Professor Paul Lauterbur

Engineer and Professor of Bioengineering, University of Illinois

Winner of the Nobel Prize in Medicine 2003


STOCKHOLM, Sweden (AP) - American Paul C. Lauterbur and Briton Sir Peter Mansfield won the 2003 Nobel Prize for medicine Monday for discoveries leading to a technique that reveals images of the body's inner organs.
Magnetic resonance imaging, or MRI, has become a routine method for medical diagnosis and treatment. It is used to examine almost all organs without need for surgery, but is especially valuable for detailed examination of the brain and spinal cord.

Lauterbur, 74, discovered the possibility of creating a two-dimensional picture by producing variations in a magnetic field. Lauterbur is at the Biomedical Magnetic Resonance Laboratory at the University of Illinois in Urbana.

Mansfield, 70, showed how the signals the body emits in response to the magnetic field could be mathematically analyzed, which made it possible to develop a useful imaging technique. Mansfield also showed how extremely fast imaging could be achievable. This became technically possible within medicine a decade later.

Mansfield is at the University of Nottingham in Britain.

MRI images "have an enormous impact on health care in the developed part of the world today," said Dr. Hans Ringertz, a Swedish specialist in diagnostic radiology.

Worldwide, more than 60 million investigations with MRI are performed each year, the Nobel Assembly said.

MRI represents "a breakthrough in medical diagnostics and research," the Assembly said.

Essentially, MRI turns hydrogen atoms in the body's tissues into tiny radio transmitters. Hydrogen atoms are plentiful because they're found in water molecules, which are very widespread in the body.

By tracking where those atoms are, an MRI machine can build up a picture of internal organs. It's a little like flying over a city at night, and discerning its outlines by noticing where the lights are.

The prize includes a check for 10 million kronor, or $1.3 million, and bestows a deeper sense of academic and medical integrity upon the winners.

There are no set guidelines for deciding who wins. Alfred Nobel, who endowed the awards that bear his name, simply said the winner "shall have made the most important discovery within the domain of physiology or medicine."

The assembly, which selects the medicine prize winner, invites nominations from previous recipients, professors of medicine and other professionals worldwide before whittling down its choices in the fall.

Last year's winners were Britons Sydney Brenner and John E. Sulston, and American H. Robert Horvitz for their discoveries about how genes regulate organ growth and a process of programmed cell suicide. Their findings shed light on the development of many illnesses, including AIDS and strokes. The award for medicine opens a week of Nobel Prizes that culminates Friday with the prestigious peace prize, the only one revealed in Oslo, Norway.

The physics award will be announced Tuesday and the chemistry and economics awards Wednesday in the Swedish capital.

South African writer J.M. Coetzee was awarded the Nobel Prize for literature on Thursday.

The award committees make their decisions in deep secrecy and candidates are not publicly revealed for 50 years.

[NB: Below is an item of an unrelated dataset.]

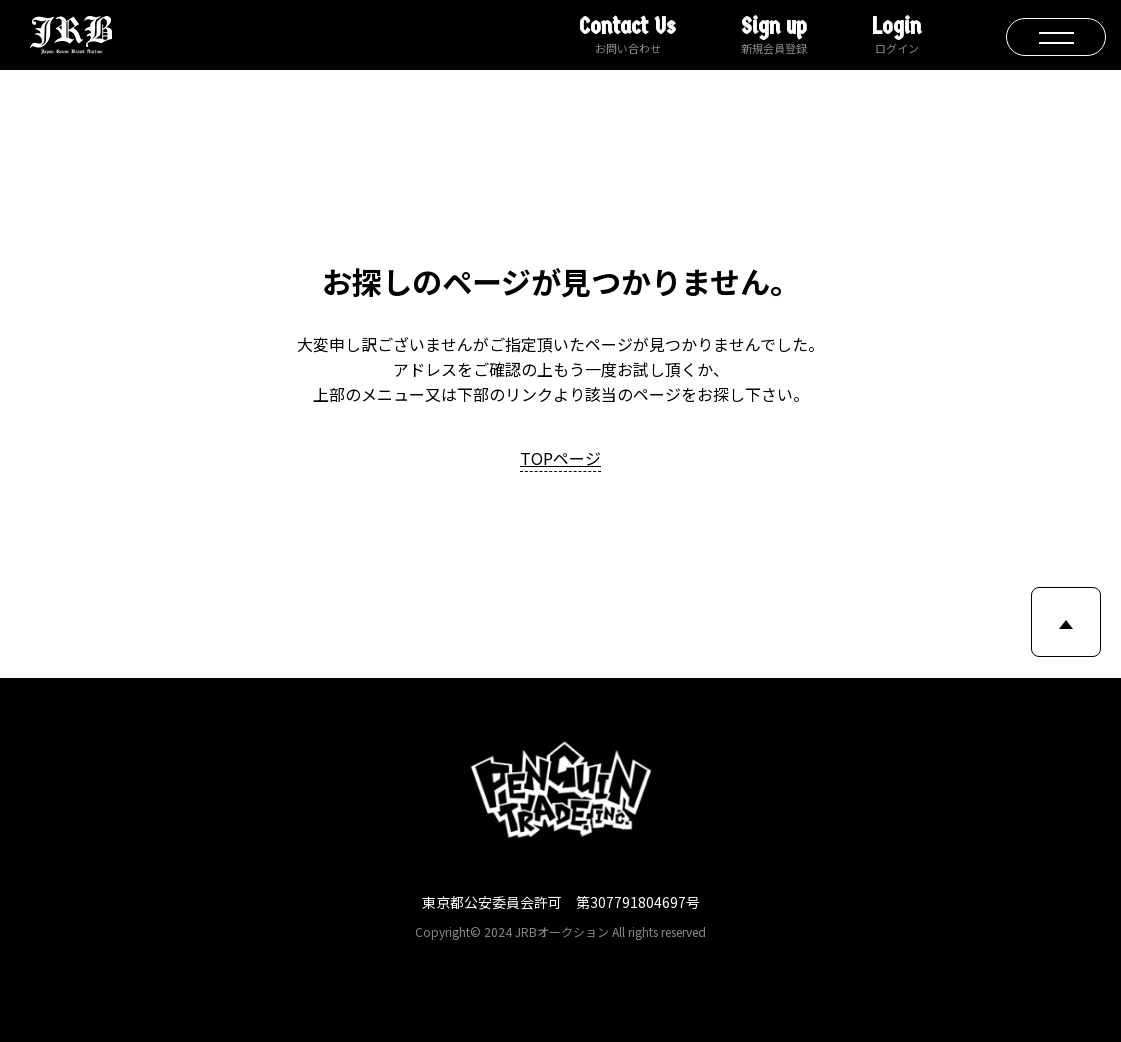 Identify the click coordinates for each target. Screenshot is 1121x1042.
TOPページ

Nobel, the Swedish industrialist and inventor of dynamite, left only vague guidelines in his will establishing the prizes, first awarded in 1901.

The only public hints are for the peace prize.

The five-member awards committee never reveals the candidates, but sometimes those making the nominations announce their choices.

Nobel watchers say there is no clear favorite for this year's Peace Prize, but some names bandied about include Pope John Paul II, Brazilian President Luiz Inacio Lula da Silva and Afghan President Hamid Karzai.

A record 165 nominations were received by the Feb. 1 deadline. Even though the committee keeps the names secret, those nominating a candidate often announce their preference.

Other known or likely nominees include Karzai; Cuban human rights activist Oswaldo Paya Sardinas; Chinese dissident Wei Jingsheng; former Illinois Gov. George Ryan for emptying his state's death row of 167 inmates; former Czech President Vaclav Havel; U2 singer Bono; and Mordechai Vanunu, a nuclear scientist held captive by Israel for treason-related charges.

The awards always are presented on Dec. 10, the anniversary of Nobel's death in 1896.